> **TASK BRIEF**: Using the entries below, output each line exactly from the first through the one that contains "2014 (680, 2200)".

Top of DATA EXTRACTS

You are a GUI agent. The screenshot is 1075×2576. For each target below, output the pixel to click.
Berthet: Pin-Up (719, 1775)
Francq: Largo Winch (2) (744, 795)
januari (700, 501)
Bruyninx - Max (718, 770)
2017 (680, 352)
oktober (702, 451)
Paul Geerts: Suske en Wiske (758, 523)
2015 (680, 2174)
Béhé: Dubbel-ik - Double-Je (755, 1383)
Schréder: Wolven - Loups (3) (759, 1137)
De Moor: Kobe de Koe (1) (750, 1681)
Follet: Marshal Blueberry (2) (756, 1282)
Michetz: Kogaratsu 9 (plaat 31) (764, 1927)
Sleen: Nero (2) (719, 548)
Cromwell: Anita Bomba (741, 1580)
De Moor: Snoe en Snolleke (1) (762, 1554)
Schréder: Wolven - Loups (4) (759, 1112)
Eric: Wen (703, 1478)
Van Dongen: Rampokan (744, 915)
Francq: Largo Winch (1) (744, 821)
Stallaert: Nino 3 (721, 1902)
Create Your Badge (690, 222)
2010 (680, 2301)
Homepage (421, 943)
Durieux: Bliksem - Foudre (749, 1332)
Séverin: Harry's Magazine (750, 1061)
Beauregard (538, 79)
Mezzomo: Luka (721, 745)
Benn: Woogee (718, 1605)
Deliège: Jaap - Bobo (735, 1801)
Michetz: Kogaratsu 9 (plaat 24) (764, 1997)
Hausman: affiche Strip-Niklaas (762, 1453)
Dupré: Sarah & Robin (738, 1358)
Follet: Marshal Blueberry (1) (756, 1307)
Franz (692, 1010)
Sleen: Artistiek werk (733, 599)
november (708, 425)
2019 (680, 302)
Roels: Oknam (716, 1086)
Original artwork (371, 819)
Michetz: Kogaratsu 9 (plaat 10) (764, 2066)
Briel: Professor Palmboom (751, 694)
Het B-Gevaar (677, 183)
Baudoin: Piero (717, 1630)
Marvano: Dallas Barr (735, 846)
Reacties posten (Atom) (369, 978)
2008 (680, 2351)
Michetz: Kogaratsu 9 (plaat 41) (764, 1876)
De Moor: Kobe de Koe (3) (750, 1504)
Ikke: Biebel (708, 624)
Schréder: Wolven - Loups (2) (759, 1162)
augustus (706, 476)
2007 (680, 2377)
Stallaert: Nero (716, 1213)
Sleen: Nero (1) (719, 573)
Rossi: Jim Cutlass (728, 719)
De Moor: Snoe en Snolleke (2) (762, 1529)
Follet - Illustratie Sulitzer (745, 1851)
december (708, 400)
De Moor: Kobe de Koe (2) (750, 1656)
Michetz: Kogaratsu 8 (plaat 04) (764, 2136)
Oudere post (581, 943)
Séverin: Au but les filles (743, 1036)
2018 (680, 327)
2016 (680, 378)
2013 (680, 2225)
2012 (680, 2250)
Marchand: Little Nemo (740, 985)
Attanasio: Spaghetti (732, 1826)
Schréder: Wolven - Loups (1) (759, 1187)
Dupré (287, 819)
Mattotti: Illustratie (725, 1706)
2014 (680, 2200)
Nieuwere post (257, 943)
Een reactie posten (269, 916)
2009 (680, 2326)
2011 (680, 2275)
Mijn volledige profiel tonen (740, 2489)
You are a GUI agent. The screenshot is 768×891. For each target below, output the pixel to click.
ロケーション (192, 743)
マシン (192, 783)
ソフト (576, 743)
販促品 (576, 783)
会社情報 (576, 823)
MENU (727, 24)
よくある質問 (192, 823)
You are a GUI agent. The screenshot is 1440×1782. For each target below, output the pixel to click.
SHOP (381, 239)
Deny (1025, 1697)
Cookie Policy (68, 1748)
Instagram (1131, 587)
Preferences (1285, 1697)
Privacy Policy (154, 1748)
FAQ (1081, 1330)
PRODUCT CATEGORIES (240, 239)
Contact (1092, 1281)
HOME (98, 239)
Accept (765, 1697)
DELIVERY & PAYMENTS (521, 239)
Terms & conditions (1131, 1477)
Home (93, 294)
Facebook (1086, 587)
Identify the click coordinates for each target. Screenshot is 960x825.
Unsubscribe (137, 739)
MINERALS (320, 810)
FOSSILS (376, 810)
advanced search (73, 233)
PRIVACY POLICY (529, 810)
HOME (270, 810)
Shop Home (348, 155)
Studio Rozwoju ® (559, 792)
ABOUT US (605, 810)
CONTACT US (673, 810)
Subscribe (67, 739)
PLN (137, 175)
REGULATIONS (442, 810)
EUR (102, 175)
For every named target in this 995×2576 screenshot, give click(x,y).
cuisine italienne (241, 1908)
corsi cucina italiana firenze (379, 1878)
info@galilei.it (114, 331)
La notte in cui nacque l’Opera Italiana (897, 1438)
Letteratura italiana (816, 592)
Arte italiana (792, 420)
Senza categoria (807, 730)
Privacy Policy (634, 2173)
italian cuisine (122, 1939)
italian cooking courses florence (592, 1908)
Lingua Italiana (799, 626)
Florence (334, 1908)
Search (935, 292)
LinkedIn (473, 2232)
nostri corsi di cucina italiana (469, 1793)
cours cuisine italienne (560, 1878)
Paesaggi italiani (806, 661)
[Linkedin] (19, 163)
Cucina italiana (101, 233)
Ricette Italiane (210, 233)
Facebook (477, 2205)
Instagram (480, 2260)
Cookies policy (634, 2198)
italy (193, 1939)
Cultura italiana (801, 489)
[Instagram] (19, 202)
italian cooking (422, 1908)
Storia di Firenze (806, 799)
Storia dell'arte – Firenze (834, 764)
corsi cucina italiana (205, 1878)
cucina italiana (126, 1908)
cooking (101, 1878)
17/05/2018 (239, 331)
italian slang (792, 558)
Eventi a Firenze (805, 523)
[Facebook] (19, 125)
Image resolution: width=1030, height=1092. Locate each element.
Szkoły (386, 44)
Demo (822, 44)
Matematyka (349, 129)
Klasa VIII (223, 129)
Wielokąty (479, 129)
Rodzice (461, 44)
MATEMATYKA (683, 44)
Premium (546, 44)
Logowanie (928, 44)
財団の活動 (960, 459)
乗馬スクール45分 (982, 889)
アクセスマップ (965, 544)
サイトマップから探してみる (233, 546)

Bottom of DATA EXTRACTS

> **ANSWER TO THIS TASK**:
You are a GUI agent. The screenshot is 1075×2576. For each target below, output the pixel to click.
Berthet: Pin-Up (719, 1775)
Francq: Largo Winch (2) (744, 795)
januari (700, 501)
Bruyninx - Max (718, 770)
2017 (680, 352)
oktober (702, 451)
Paul Geerts: Suske en Wiske (758, 523)
2015 (680, 2174)
Béhé: Dubbel-ik - Double-Je (755, 1383)
Schréder: Wolven - Loups (3) (759, 1137)
De Moor: Kobe de Koe (1) (750, 1681)
Follet: Marshal Blueberry (2) (756, 1282)
Michetz: Kogaratsu 9 (plaat 31) (764, 1927)
Sleen: Nero (2) (719, 548)
Cromwell: Anita Bomba (741, 1580)
De Moor: Snoe en Snolleke (1) (762, 1554)
Schréder: Wolven - Loups (4) (759, 1112)
Eric: Wen (703, 1478)
Van Dongen: Rampokan (744, 915)
Francq: Largo Winch (1) (744, 821)
Stallaert: Nino 3 (721, 1902)
Create Your Badge (690, 222)
2010 (680, 2301)
Homepage (421, 943)
Durieux: Bliksem - Foudre (749, 1332)
Séverin: Harry's Magazine (750, 1061)
Beauregard (538, 79)
Mezzomo: Luka (721, 745)
Benn: Woogee (718, 1605)
Deliège: Jaap - Bobo (735, 1801)
Michetz: Kogaratsu 9 (plaat 24) (764, 1997)
Hausman: affiche Strip-Niklaas (762, 1453)
Dupré: Sarah & Robin (738, 1358)
Follet: Marshal Blueberry (1) (756, 1307)
Franz (692, 1010)
Sleen: Artistiek werk (733, 599)
november (708, 425)
2019 (680, 302)
Roels: Oknam (716, 1086)
Original artwork (371, 819)
Michetz: Kogaratsu 9 (plaat 10) (764, 2066)
Briel: Professor Palmboom (751, 694)
Het B-Gevaar (677, 183)
Baudoin: Piero (717, 1630)
Marvano: Dallas Barr (735, 846)
Reacties posten (Atom) (369, 978)
2008 (680, 2351)
Michetz: Kogaratsu 9 (plaat 41) (764, 1876)
De Moor: Kobe de Koe (3) (750, 1504)
Ikke: Biebel (708, 624)
Schréder: Wolven - Loups (2) (759, 1162)
augustus (706, 476)
2007 (680, 2377)
Stallaert: Nero (716, 1213)
Sleen: Nero (1) (719, 573)
Rossi: Jim Cutlass (728, 719)
De Moor: Snoe en Snolleke (2) (762, 1529)
Follet - Illustratie Sulitzer (745, 1851)
december (708, 400)
De Moor: Kobe de Koe (2) (750, 1656)
Michetz: Kogaratsu 8 (plaat 04) (764, 2136)
Oudere post (581, 943)
Séverin: Au but les filles (743, 1036)
2018 (680, 327)
2016 (680, 378)
2013 (680, 2225)
2012 (680, 2250)
Marchand: Little Nemo (740, 985)
Attanasio: Spaghetti (732, 1826)
Schréder: Wolven - Loups (1) (759, 1187)
Dupré (287, 819)
Mattotti: Illustratie (725, 1706)
2014 (680, 2200)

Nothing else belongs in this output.